AWS Athena
From Federal Burro of Information
light sensor
from the light sensor data project:
CREATE EXTERNAL TABLE IF NOT EXISTS lightsensordb.sensordatatable ( `timestamp` int, `reading1` float, `reading2` float ) ROW FORMAT SERDE 'org.apache.hadoop.hive.serde2.lazy.LazySimpleSerDe' WITH SERDEPROPERTIES ( 'serialization.format' = ' ', 'field.delim' = ' ', 'collection.delim' = 'undefined', 'mapkey.delim' = 'undefined' ) LOCATION 's3://mymainsqueeze/sensor/' TBLPROPERTIES ( 'has_encrypted_data'='false');
SELECT timestamp , reading1, reading2 from lightsensordb.sensordatatable LIMIT 100
string to date:
date_parse(b.APIDT, '%Y-%m-%d')
If you are destroying and creating tables ofeten, tweaking and tuning, make a saved query for the create.
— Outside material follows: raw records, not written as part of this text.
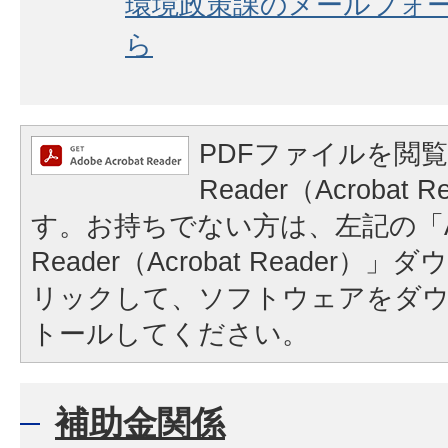
環境政策課のメールフォ
ら
PDFファイルを閲覧
Reader（Acrobat
す。お持ちでない方は、左記の「A
Reader（Acrobat Reader
リックして、ソフトウェアをダ
トールしてください。
補助金関係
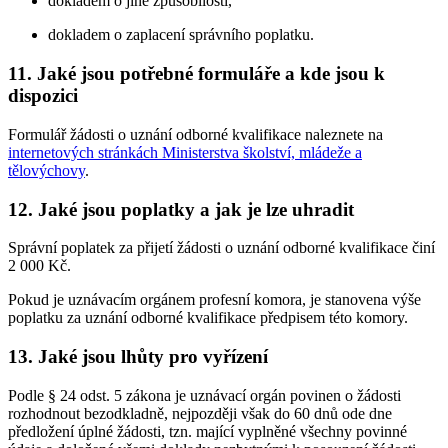
dokladem o jiné způsobilosti,
dokladem o zaplacení správního poplatku.
11. Jaké jsou potřebné formuláře a kde jsou k
dispozici
Formulář žádosti o uznání odborné kvalifikace naleznete na
internetových stránkách Ministerstva školství, mládeže a
tělovýchovy
.
12. Jaké jsou poplatky a jak je lze uhradit
Správní poplatek za přijetí žádosti o uznání odborné kvalifikace činí
2 000 Kč.
Pokud je uznávacím orgánem profesní komora, je stanovena výše
poplatku za uznání odborné kvalifikace předpisem této komory.
13. Jaké jsou lhůty pro vyřízení
Podle § 24 odst. 5 zákona je uznávací orgán povinen o žádosti
rozhodnout bezodkladně, nejpozději však do 60 dnů ode dne
předložení úplné žádosti, tzn. mající vyplněné všechny povinné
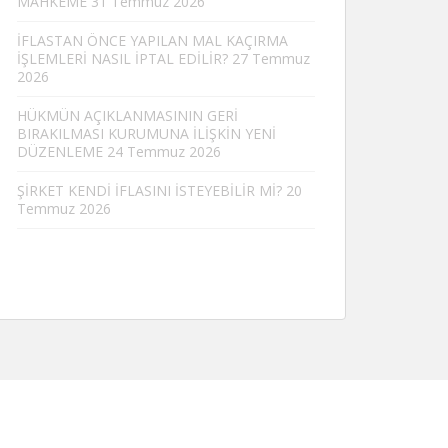
MAHKEME
31 Temmuz 2026
İFLASTAN ÖNCE YAPILAN MAL KAÇIRMA
İŞLEMLERİ NASIL İPTAL EDİLİR?
27 Temmuz
2026
HÜKMÜN AÇIKLANMASININ GERİ
BIRAKILMASI KURUMUNA İLİŞKİN YENİ
DÜZENLEME
24 Temmuz 2026
ŞİRKET KENDİ İFLASINI İSTEYEBİLİR Mİ?
20
Temmuz 2026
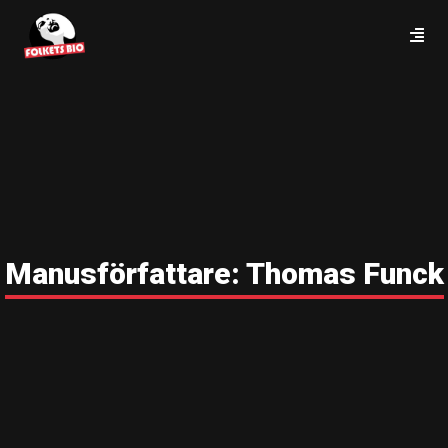
Manusförfattare:
Thomas Funck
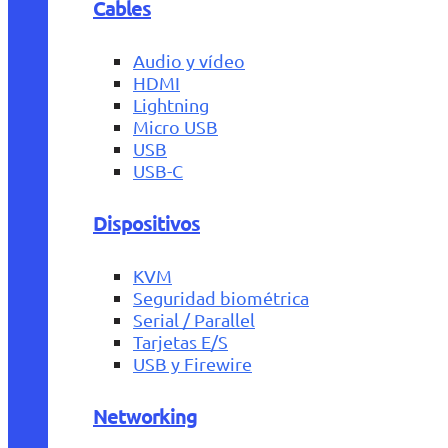
Cables
Audio y vídeo
HDMI
Lightning
Micro USB
USB
USB-C
Dispositivos
KVM
Seguridad biométrica
Serial / Parallel
Tarjetas E/S
USB y Firewire
Networking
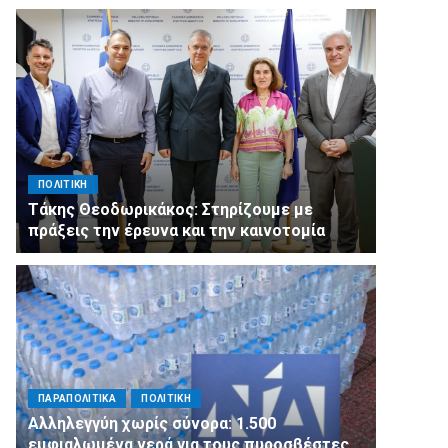
ΠΟΛΙΤΙΚΗ
Τάκης Θεοδωρικάκος: Στηρίζουμε με
πράξεις την έρευνα και την καινοτομία
ΠΑΡΑΠΟΛΙΤΙΚΑ
ΠΟΛΙΤΙΚΗ
Αλληλεγγύη χωρίς σύνορα: 1.500
εμφιαλωμένα νερά για τους πυροσβέστες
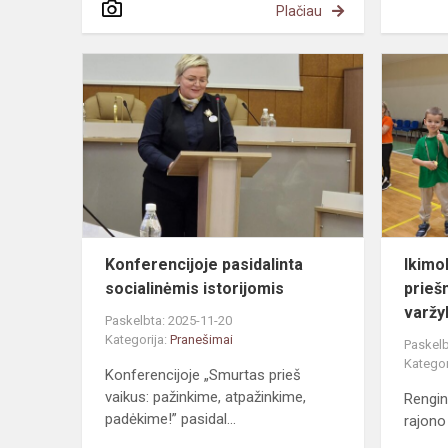
Plačiau
Konferencij
pasidalinta
socialinėmi
istorijomis
Konferencijoje pasidalinta
Ikimok
socialinėmis istorijomis
prieš
varžy
Paskelbta: 2025-11-20
Kategorija:
Pranešimai
Paskelb
Kategor
Konferencijoje „Smurtas prieš
vaikus: pažinkime, atpažinkime,
Rengin
padėkime!” pasidal...
rajono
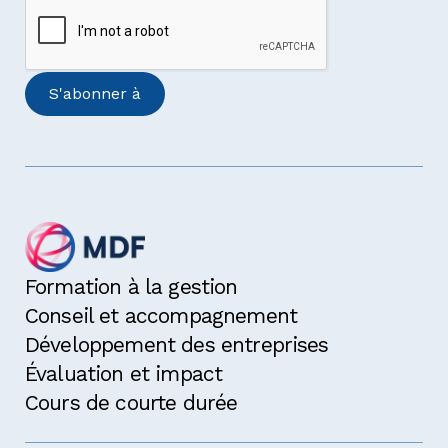
Formation à la gestion
Conseil et accompagnement
Développement des entreprises
Évaluation et impact
Cours de courte durée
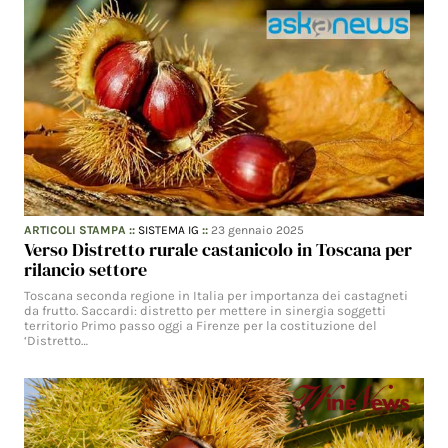
ARTICOLI STAMPA
::
SISTEMA IG
::
23 gennaio 2025
Verso Distretto rurale castanicolo in Toscana per
rilancio settore
Toscana seconda regione in Italia per importanza dei castagneti
da frutto. Saccardi: distretto per mettere in sinergia soggetti
territorio Primo passo oggi a Firenze per la costituzione del
‘Distretto…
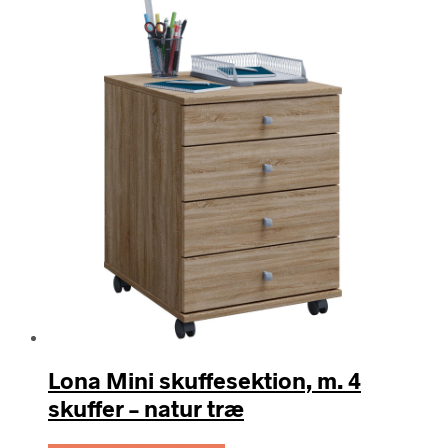
Lona Mini skuffesektion, m. 4
skuffer – natur træ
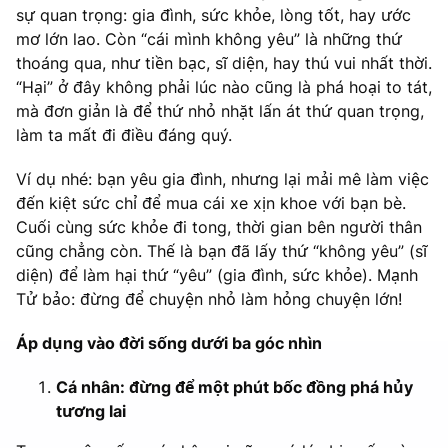
sự quan trọng: gia đình, sức khỏe, lòng tốt, hay ước
mơ lớn lao. Còn “cái mình không yêu” là những thứ
thoáng qua, như tiền bạc, sĩ diện, hay thú vui nhất thời.
“Hại” ở đây không phải lúc nào cũng là phá hoại to tát,
mà đơn giản là để thứ nhỏ nhặt lấn át thứ quan trọng,
làm ta mất đi điều đáng quý.
Ví dụ nhé: bạn yêu gia đình, nhưng lại mải mê làm việc
đến kiệt sức chỉ để mua cái xe xịn khoe với bạn bè.
Cuối cùng sức khỏe đi tong, thời gian bên người thân
cũng chẳng còn. Thế là bạn đã lấy thứ “không yêu” (sĩ
diện) để làm hại thứ “yêu” (gia đình, sức khỏe). Mạnh
Tử bảo: đừng để chuyện nhỏ làm hỏng chuyện lớn!
Áp dụng vào đời sống dưới ba góc nhìn
Cá nhân: đừng để một phút bốc đồng phá hủy
tương lai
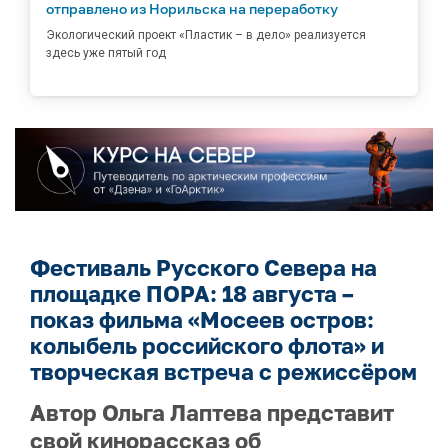
отправлено из Норильска на переработку
Экологический проект «Пластик – в дело» реализуется
здесь уже пятый год
Фестиваль Русского Севера на
площадке ПОРА: 18 августа –
показ фильма «Мосеев остров:
колыбель российского флота» и
творческая встреча с режиссёром
Автор Ольга Лаптева представит
свой кинорассказ об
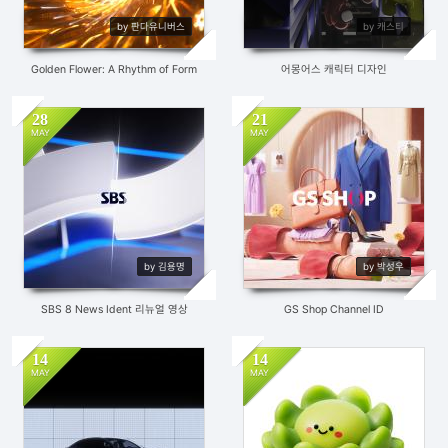
by 판다유니버스
by 캐스티
Golden Flower: A Rhythm of Form
어몽어스 캐릭터 디자인
28
21
MAY
MAY
712
2
699
4
by 김용명
by 박성우
SBS 8 News Ident 리뉴얼 영상
GS Shop Channel ID
14
14
MAY
MAY
852
4
629
2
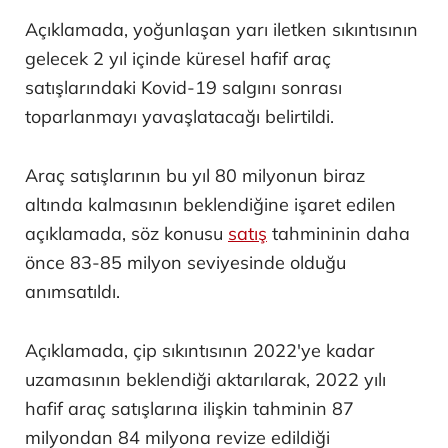
Açıklamada, yoğunlaşan yarı iletken sıkıntısının
gelecek 2 yıl içinde küresel hafif araç
satışlarındaki Kovid-19 salgını sonrası
toparlanmayı yavaşlatacağı belirtildi.
Araç satışlarının bu yıl 80 milyonun biraz
altında kalmasının beklendiğine işaret edilen
açıklamada, söz konusu
satış
tahmininin daha
önce 83-85 milyon seviyesinde olduğu
anımsatıldı.
Açıklamada, çip sıkıntısının 2022'ye kadar
uzamasının beklendiği aktarılarak, 2022 yılı
hafif araç satışlarına ilişkin tahminin 87
milyondan 84 milyona revize edildiği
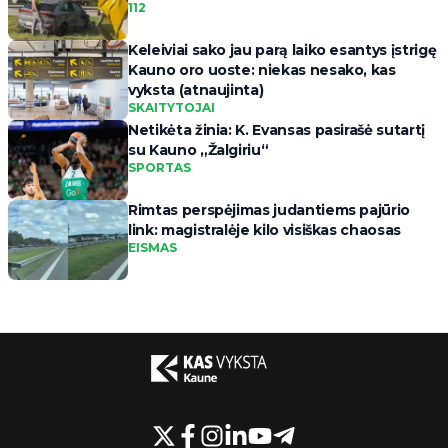
112
Keleiviai sako jau parą laiko esantys įstrigę
Kauno oro uoste: niekas nesako, kas
vyksta (atnaujinta)
SKAITYTOJAI
Netikėta žinia: K. Evansas pasirašė sutartį
su Kauno „Žalgiriu“
SPORTAS
Rimtas perspėjimas judantiems pajūrio
link: magistralėje kilo visiškas chaosas
EISMAS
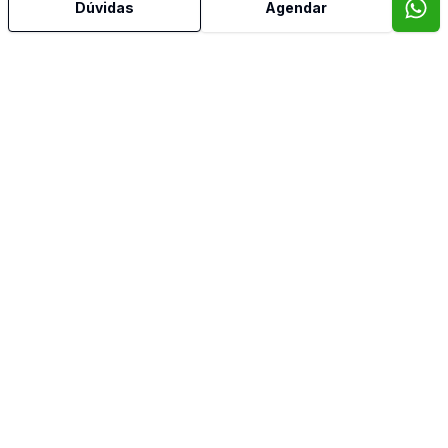
Dúvidas
Agendar
Cozinha Planejada
Sacada
Sacada com Churrasqueira
Sala de Jantar
Sala de TV
Banheiro de Empregada
Imóveis semelhantes
Confira imóveis semelhantes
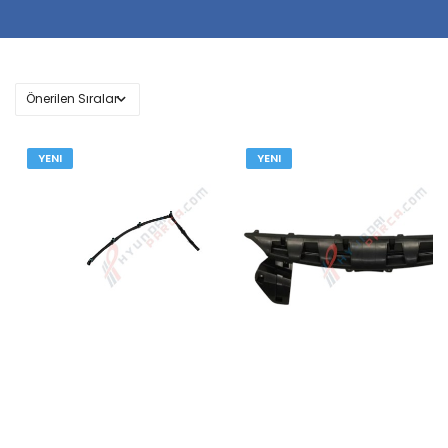
YENI
YENI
CREATE EXTERNAL TABLE IF NOT EXISTS billing.XXX ( `posted` string, `payee` string, `address` string, `amount` float ) ROW FORMAT SERDE 'org.apache.hadoop.hive.serde2.lazy.LazySimpleSerDe' WITH SERDEPROPERTIES ( 'serialization.format' = ',', 'field.delim' = ',' ) LOCATION 's3://XXX/XXX/' TBLPROPERTIES ( 'has_encrypted_data'='false', 'skip.header.line.count'='1' );
SELECT date_parse(posted, '%m/%d/%Y') , payee FROM "billing"."XXX" limit 100;
if your data has a header remote it!
TBLPROPERTIES ( 'skip.header.line.count'='1');